Desfilam outras e outros pop stars do mais recente e fresco que a indústria tem para oferecer, desde os supramencionados Migos, SZA, ou 21 Savage. Com YG faz o soberbo trap de She Bad, e vai buscar o porto-riquenho Bad Bunny e o colombiano J Balvin a samplar I Like It Like That (A Mi Me Gusta Asi) de Pete Rodriguez, para pegar nesse boogaloo icónico do crossover latino e fazer um boogaloo atrapalhado capaz de pôr a mexer qualquer criança de três anos ou animar um baile do INATEL, e quase tudo o mais que sobra no meio. Não é de resto a primeira vez que Cardi ataca o mercado latino, que também lhe pertence cultural e geneticamente, depois de ter participado no single La Modelo de Ozuna, e de ter expressado admiração por uma das raínhas do reggaeton, Queen Ivy. Para além de reggaeton, tem resquícios de dicção e métricas do dancehall jamaicano, onde também já teve coisas bonitas a dizer sobre Spice, das maiores figuras da declinação hiper-sexualizada do estilo de Kingston.

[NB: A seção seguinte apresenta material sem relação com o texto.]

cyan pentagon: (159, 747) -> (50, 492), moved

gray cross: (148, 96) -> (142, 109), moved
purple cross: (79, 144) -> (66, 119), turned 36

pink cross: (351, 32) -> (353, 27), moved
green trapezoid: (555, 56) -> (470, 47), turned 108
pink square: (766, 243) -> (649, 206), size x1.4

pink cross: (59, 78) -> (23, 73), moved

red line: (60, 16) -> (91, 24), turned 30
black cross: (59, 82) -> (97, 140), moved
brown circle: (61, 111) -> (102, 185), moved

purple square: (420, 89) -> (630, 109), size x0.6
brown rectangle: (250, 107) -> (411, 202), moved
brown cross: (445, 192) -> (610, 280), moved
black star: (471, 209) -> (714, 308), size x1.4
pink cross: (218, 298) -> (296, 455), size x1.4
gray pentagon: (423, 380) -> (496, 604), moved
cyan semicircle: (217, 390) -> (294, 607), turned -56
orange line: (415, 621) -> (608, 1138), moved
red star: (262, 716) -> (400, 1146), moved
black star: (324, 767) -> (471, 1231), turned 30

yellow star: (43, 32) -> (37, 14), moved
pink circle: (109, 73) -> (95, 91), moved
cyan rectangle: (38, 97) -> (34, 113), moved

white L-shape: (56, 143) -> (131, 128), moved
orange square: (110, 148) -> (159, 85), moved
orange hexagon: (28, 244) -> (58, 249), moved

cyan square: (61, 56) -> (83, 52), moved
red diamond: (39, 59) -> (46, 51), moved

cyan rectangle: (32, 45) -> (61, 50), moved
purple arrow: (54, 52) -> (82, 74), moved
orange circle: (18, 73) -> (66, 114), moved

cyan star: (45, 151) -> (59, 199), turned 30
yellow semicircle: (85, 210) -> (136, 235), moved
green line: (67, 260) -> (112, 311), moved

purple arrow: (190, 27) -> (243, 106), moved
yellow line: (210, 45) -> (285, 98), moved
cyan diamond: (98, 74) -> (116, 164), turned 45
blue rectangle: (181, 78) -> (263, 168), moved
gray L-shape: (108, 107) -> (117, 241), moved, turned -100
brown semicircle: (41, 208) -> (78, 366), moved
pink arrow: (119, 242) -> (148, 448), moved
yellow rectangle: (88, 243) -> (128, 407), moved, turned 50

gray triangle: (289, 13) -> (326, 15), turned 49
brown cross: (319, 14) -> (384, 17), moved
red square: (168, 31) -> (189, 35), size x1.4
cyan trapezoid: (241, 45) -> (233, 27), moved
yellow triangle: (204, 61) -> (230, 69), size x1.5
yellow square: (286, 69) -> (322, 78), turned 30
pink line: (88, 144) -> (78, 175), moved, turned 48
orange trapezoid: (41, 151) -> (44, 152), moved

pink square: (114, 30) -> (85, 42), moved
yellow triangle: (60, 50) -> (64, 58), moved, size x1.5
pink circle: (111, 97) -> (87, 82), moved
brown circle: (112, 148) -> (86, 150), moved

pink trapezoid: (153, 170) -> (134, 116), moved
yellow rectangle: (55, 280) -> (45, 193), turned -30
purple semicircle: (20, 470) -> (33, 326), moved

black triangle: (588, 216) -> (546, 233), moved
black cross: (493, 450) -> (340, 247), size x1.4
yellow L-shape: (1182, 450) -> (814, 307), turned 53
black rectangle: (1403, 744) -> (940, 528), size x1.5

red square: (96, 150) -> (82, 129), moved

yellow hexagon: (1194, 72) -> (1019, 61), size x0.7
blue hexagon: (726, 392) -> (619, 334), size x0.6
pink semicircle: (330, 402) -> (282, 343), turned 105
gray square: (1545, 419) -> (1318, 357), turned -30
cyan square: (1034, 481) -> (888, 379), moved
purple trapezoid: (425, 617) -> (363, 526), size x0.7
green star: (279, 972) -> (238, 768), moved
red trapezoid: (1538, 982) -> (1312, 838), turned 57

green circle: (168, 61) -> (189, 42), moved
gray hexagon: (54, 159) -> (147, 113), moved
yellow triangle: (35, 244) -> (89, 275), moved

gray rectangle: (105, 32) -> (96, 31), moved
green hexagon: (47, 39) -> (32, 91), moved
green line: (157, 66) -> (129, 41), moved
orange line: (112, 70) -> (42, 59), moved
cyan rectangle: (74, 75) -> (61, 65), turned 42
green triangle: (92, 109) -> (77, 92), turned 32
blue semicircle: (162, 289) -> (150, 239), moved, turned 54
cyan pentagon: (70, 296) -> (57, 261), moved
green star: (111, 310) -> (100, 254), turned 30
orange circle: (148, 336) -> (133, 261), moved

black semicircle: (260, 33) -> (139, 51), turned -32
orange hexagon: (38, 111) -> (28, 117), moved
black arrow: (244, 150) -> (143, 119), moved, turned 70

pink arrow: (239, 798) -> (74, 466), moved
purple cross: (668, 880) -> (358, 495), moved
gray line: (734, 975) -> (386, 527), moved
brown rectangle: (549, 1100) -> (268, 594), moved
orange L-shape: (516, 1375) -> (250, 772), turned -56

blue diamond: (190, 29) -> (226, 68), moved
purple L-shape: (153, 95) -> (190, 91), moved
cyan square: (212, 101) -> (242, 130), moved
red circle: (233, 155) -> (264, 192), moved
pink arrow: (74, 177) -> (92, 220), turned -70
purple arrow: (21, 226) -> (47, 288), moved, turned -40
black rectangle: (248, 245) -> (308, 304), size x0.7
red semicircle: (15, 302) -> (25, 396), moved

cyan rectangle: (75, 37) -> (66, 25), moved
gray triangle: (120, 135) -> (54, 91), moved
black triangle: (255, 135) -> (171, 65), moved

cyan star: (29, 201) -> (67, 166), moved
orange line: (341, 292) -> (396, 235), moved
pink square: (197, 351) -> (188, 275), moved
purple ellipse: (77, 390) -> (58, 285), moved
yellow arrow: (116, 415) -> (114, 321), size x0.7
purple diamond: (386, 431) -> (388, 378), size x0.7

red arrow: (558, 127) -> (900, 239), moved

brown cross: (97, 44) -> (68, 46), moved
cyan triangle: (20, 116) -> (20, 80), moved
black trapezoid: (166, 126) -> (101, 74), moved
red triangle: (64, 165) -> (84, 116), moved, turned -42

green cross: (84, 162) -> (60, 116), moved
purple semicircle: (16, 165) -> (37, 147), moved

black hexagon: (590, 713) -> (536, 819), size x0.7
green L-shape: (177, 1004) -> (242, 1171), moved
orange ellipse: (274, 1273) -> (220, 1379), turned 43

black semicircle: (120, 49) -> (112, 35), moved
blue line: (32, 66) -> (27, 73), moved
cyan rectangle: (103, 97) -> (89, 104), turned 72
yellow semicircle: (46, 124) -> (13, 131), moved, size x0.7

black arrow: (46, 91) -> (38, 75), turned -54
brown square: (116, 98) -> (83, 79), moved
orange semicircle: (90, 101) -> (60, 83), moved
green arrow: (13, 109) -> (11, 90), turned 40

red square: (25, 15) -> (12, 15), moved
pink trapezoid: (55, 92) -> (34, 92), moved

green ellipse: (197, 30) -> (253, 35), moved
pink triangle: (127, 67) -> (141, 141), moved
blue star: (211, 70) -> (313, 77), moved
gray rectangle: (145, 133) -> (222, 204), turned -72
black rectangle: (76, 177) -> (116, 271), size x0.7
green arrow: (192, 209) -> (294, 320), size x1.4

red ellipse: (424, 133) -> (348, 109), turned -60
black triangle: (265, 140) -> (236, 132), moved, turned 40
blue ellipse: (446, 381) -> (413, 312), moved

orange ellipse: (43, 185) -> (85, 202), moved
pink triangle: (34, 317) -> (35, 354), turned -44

Quase tudo aqui podia ser single, se não o for é para não saturar o mercado. Ring com Kelhani, cruza baladas da escola de Aaliyah ou Ciara com melodias infecto-contagiosas tipo Ed Sheeran e se tiver um vídeo já lhe paga a reforma. Como dizem os americanos, é só bangers (malhas, malhões, malhetes, et al). No melhor sentido da coisa ela vai a todas, por assim dizer.

Poucos pormenores escapam aqui. Disse em entrevista, quando lhe perguntaram sobre a figuração da roupa que usa na capa do disco, que basicamente utilizou o que lhe puseram à frente, e não parece ter tido grande autoridade criativa aí. Provavelmente também está longe de ter assim tanta autoria em várias peças do álbum, mas na verdade Rihanna tem acampamentos onde dezenas de compositores e produtores lhe desenham canções que depois fazem milhões, e Michael Jackson também nunca teria feito meio Thriller sem Quincy Jones.

Talvez lhe falte algum rasgo e risco nos arranjos, mas talvez isso também não lhe interesse. Os anos vão deixar mais claro quem teve a visão e a mão neste disco que conta com mais de 20 compositores e compositoras, uma das quais Lauryn Hill (então é isto que ela anda a fazer). Seja como for, ouvindo-a aqui ou vendo um vídeo dela há um par de semanas à frente de uma multidão ensandecida e a perder de vista no festival Coachella, ladeada por um bando de dançarinas do futuro, é simples perceber que isto não só vai ser, como talvez já seja, tudo dela. Dos grandes bonecos e produtos pop da indústria norte-americana deste século, no século de Beyoncé, Rihanna e Nicki Minaj.